### BRIEF
From the first line to the last, return the data exactly, with no pictures.

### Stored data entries
=== Section Start ===

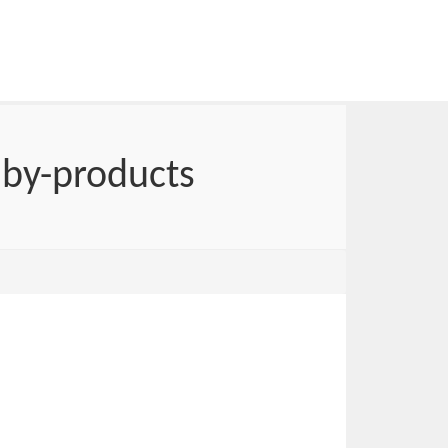
 by-products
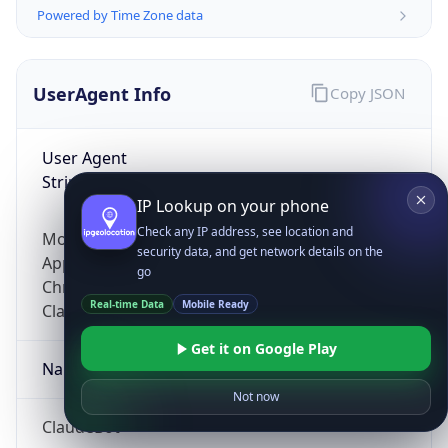
Powered by Time Zone data
UserAgent Info
Copy JSON
User Agent
String
IP Lookup on your phone
Check any IP address, see location and
Mozilla/5.0 (Linux; Android 14; Pixel 8)
security data, and get network details on the
AppleWebKit/537.36 (KHTML, like Gecko)
go
Chrome/131.0.0.0 Mobile Safari/537.36;
Real-time Data
Mobile Ready
ClaudeBot/1.0; +claudebot@anthropic.com)
Get it on Google Play
Name
Not now
ClaudeBot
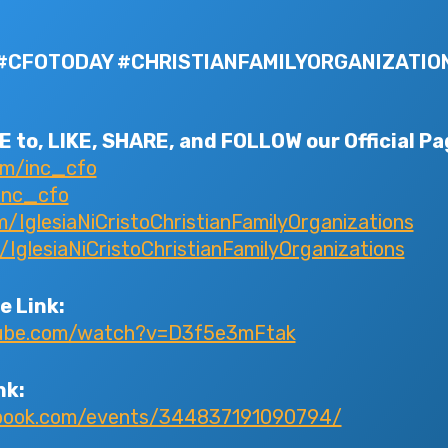
#CFOTODAY #CHRISTIANFAMILYORGANIZATIO
 to, LIKE, SHARE, and FOLLOW our Official Pa
om/inc_cfo
inc_cfo
IglesiaNiCristoChristianFamilyOrganizations
glesiaNiCristoChristianFamilyOrganizations
e Link:
tube.com/watch?v=D3f5e3mFtak
nk:
ebook.com/events/344837191090794/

=== Section End ===

### TASK RESPONSE
 by-products
Powered by Time Zone data
UserAgent Info
Copy JSON
User Agent
String
IP Lookup on your phone
Check any IP address, see location and
Mozilla/5.0 (Linux; Android 14; Pixel 8)
security data, and get network details on the
AppleWebKit/537.36 (KHTML, like Gecko)
go
Chrome/131.0.0.0 Mobile Safari/537.36;
Real-time Data
Mobile Ready
ClaudeBot/1.0; +claudebot@anthropic.com)
Get it on Google Play
Name
Not now
ClaudeBot
#CFOTODAY #CHRISTIANFAMILYORGANIZATIO
 to, LIKE, SHARE, and FOLLOW our Official Pa
om/inc_cfo
inc_cfo
IglesiaNiCristoChristianFamilyOrganizations
glesiaNiCristoChristianFamilyOrganizations
e Link:
tube.com/watch?v=D3f5e3mFtak
nk:
ebook.com/events/344837191090794/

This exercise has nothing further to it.